I had been blogging for about six weeks when I realized that wine descriptors sound pretty goofy -- except when you kind of need to use them yourself.
I am beginning to be convinced that descriptions of the way a wine tastes -- "peach and mango notes, a hint of lychee, cream, and ginger" and so on -- are almost useless, and are one of the first things we should all throw out as we begin our adventures in enjoying wine. There is no way that another person's tasting notes are going to be of the slightest use to me, unless they encourage me to slow down and treat the wine as the sensuous, "foodie" experience it is. Wine does have lovely color and delicious smells; it is much more than fermented grape juice. When I take the time to smell, taste, and think for a moment or two about what a wine reminds me of, I find I do remember it, and I do take more pleasure in it than I might otherwise have done.
But no one can have someone else's tasting experiences, and so the trouble with all those little paragraphs in magazines, or even on the label of the wine bottle, describing wine in all that precisely flowery language, is that first of all they do sound ridiculous -- how can something taste like acacia (isn't that a tree)? -- and second, they discourage people from trying wine because they seem like tests that the newcomer has to pass before he can go on. If the back of even an inexpensive bottle of Gallo tells you that this wine has flavors of boysenberry, chocolate, and anise, and is "decadent" and "silky," what if you don't taste all that? Does that mean you don't understand wine, and should therefore stop trying it? Moving on to the really white-tie-and-tails professionals, here is a tasting note about a Vouvray, from the March 31, 2007 issue of Wine Spectator (p. 158):
"Taut and nervy, with a bony frame carrying fig, quince, and persimmon notes through the chiseled, minerally finish. Fine balance and length. Very precise. Best from 2008 through 2015. 2,295 cases made." (And by the way, wine professionals do chortle at examples like these themselves.)

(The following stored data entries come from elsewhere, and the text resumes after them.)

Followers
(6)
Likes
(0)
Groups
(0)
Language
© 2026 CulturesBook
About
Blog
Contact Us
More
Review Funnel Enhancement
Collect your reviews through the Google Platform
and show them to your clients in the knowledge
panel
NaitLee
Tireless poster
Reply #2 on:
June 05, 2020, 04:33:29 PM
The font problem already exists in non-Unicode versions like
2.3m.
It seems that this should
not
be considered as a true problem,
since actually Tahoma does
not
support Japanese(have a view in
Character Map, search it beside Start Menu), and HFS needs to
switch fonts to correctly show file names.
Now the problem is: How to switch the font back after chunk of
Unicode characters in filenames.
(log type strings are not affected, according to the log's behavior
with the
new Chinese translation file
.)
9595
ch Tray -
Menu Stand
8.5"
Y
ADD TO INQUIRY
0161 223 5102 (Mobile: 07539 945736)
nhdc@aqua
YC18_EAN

The price of this Vouvray is $27, which isn't outrageous for a good French wine. (Note how many cases they've got to sell. Quite a few. It isn't as though they've only produced ten, and so have to sell each bottle for $500.) And Vouvrays are good. They are made from the chenin blanc grape, and are white wines of a very pleasant, part-sweet, part-acid flavor -- sweet and acid is the combination of soda pop, after all -- with a sort of lightly rich, nearly bubbly creaminess in the mouth. I wouldn't know what figs, quinces, or persimmons taste like, but the last part of the description, "best through 2015," tells us that this wine will still be good in eight more years. That's an important piece of information: a wine which can be aged that long is, you might say, the real deal, well made by experienced people who are looking ahead and planning to provide you with a nice return on your $27 investment in 2015. Or sooner, if you prefer.

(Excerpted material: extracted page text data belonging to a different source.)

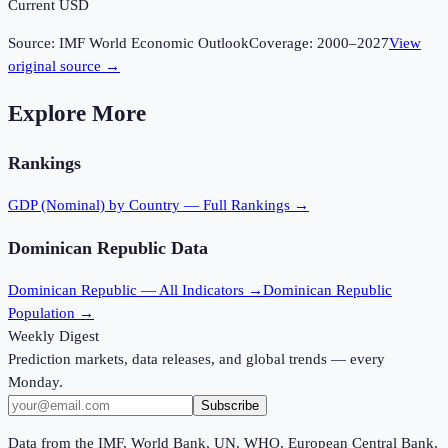
Current USD
Source:
IMF World Economic Outlook
Coverage:
2000
–
2027
View
original source →
Explore More
Rankings
GDP (Nominal)
by Country — Full Rankings →
Dominican Republic
Data
Dominican Republic
— All Indicators →
Dominican Republic
Population →
Weekly Digest
Prediction markets, data releases, and global trends — every
Monday.
Subscribe
Data from the IMF, World Bank, UN, WHO, European Central Bank,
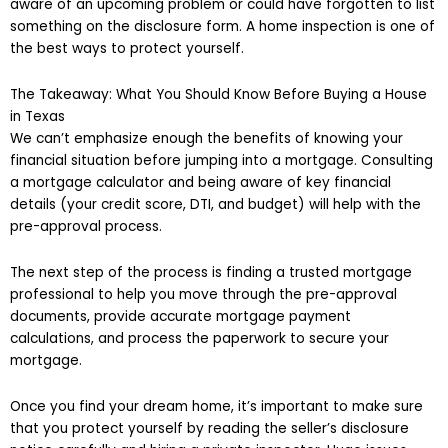
aware of an upcoming problem or could have forgotten to list
something on the disclosure form. A home inspection is one of
the best ways to protect yourself.
The Takeaway: What You Should Know Before Buying a House
in Texas
We can’t emphasize enough the benefits of knowing your
financial situation before jumping into a mortgage. Consulting
a mortgage calculator and being aware of key financial
details (your credit score, DTI, and budget) will help with the
pre-approval process.
The next step of the process is finding a trusted mortgage
professional to help you move through the pre-approval
documents, provide accurate mortgage payment
calculations, and process the paperwork to secure your
mortgage.
Once you find your dream home, it’s important to make sure
that you protect yourself by reading the seller’s disclosure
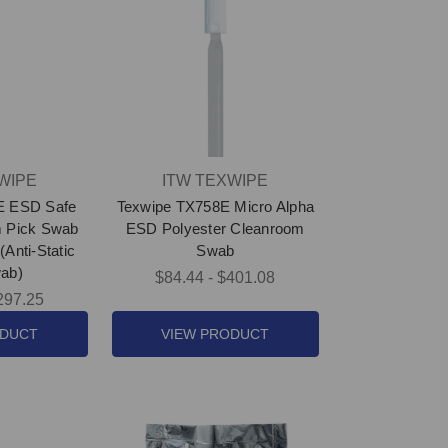
WIPE
ITW TEXWIPE
E ESD Safe
Texwipe TX758E Micro Alpha
m Pick Swab
ESD Polyester Cleanroom
(Anti-Static
Swab
ab)
$84.44 - $401.08
297.25
ODUCT
VIEW PRODUCT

This brings us to our third trouble with sensuous wine descriptions in magazines and on labels. They sound pretentious, they discourage newcomers, but they do represent somebody trying to convey information about quality in a beverage that is, to be fair, more complex and interesting than water, coffee, or diet Coke. Wines can be entrancing or disappointing or just plain weird for a reason, or for many reasons going back to the weather in the vineyard that year, or to the winemaker trying out a new grape clone whose characteristics turned out to be not what he expected. "Balance" and "taut" and "nervy" are all words that the wine writer is grabbing at, to try to express this. (Okay ... maybe he should have known he was going nowhere with "nervy.")
So wine descriptions are, for better or worse, probably going to be with us for a while. Someone, and I wish I could remember who it was and where I read it, pointed out that centuries ago wines were simply described as either "noble" or "well-bred" or not. By the mid-20th century, wines were described as either masculine or feminine. It has only been since the 1960s -- when the grape variety became the thing, and not the place of the wine's making -- that wines have been compared to fruit and flowers. And everything else. Wine Spectator boasts "More than 1,100 wines rated" in this issue alone.
We return to the problem that other people's descriptions of wine can never be yours. My suggestion would be not to try to make them yours. If nothing else (complaint number four, I think), the precision of all this wine-language makes wine seem as if it should be a cocktail, every one as recognizable and as different from the next as a Tom Collins is different from a Bloody Mary. Perhaps ( ...ssshh .....) that was never the case, and was understood not to be, back when our winebibbing ancestors merely classed wine as "noble" or "feminine." Perhaps it was all meant to be normal, good, and everyday, which is simplicity itself.